We ought not to waste paper in printing Orders which are only common sense. No local authority in its right mind would acquire such land. There is already enough paper emanating from the Department of the Environment as a result of this unhappy Act without adding uselessly to it. I commend the motion to the House.

10.40 p.m.

Mr. Arthur Jones (Daventry)

I am grateful to my right hon. Friend the Member for Crosby (Mr. Page) for bringing his great knowledge and intellectual appreciation to the Orders now before the House. My concern is to ask the Minister for further information about the general interests of the countryside.

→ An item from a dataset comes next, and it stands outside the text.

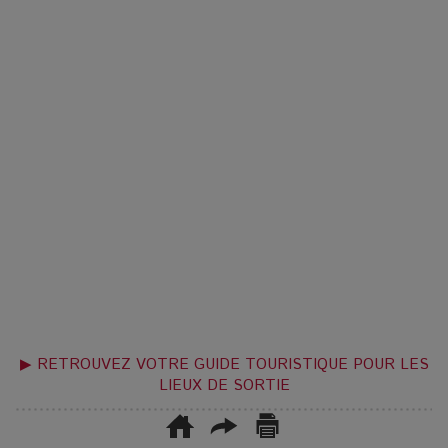
▶ RETROUVEZ VOTRE GUIDE TOURISTIQUE POUR LES
LIEUX DE SORTIE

I think that as a charity the National Trust is included in the organisations which are excluded from the operation of the Community Land Act. I want to take the Minister a little further, however, and ask him whether land in the national parks can be acquired under the Act by local authorities. With regard to the National Trust itself, what is the position about dedicated land and schemes of management of land handled by the National Trust?

What is the position of the Forestry Commission with regard to land which is either dedicated to it for a period of years or for which there is a managing scheme which the Commission undertakes for hardwood or softwood plantings?

Then there are country houses and their availability to the public under various schemes. Are they still at risk under the terms of the Community Land Act? Do their owners, managers or trustees need to keep looking over their shoulders about the intentions of the local authorities, or can they rest secure in the knowledge that their interests will be properly protected? This applies to the whole subject of countryside interests, and the Minister will know that one of the Select Committees is looking into national parks and the countryside generally. There is need of reassurance in this respect.

A final area of interest concerns land owned by the regional water authorities. What is the position of these statutory undertakings? I have not seen their titles mentioned in any Statutory Instruments, and I should welcome the Minister's observations.

10.42 p.m.

Mr. Nick Budgen (Wolverhampton, South-West)

I want to ask the Minister to give us some justification for the inclusion of the British Steel Corporation in Statutory Instrument No. 18. It seems to me that, as the House will be considering a profusion of Bills which extend the power and influence of the nationalised industries and also, in the West Midlands County Council Bill, the power and influence of local authorities, it is vital that nationalised industries are not given a uniquely privileged position in relation to private industry.

One of the features which those in private industry are most concerned about in this legislation is the unnecessary fetter on their right to build on their own land, on their right to extend their operations and, hopefully, when this Government have left office, on their right to increase investment to provide employment for the many people at present unemployed.

The proposal in this Order is to give a privileged position to the BSC. In many respects the Corporation is already competing with a number of private producers of steel. Those private producers are in a very difficult position, and, if their position is further undermined because they cannot expand their plant, they cannot buy a bit of land and they cannot build a factory when the BSC has a privileged position in relation to the bureaucracy, once again we shall see that by a subterfuge, by a by-way, the Government are undermining the position of private industry.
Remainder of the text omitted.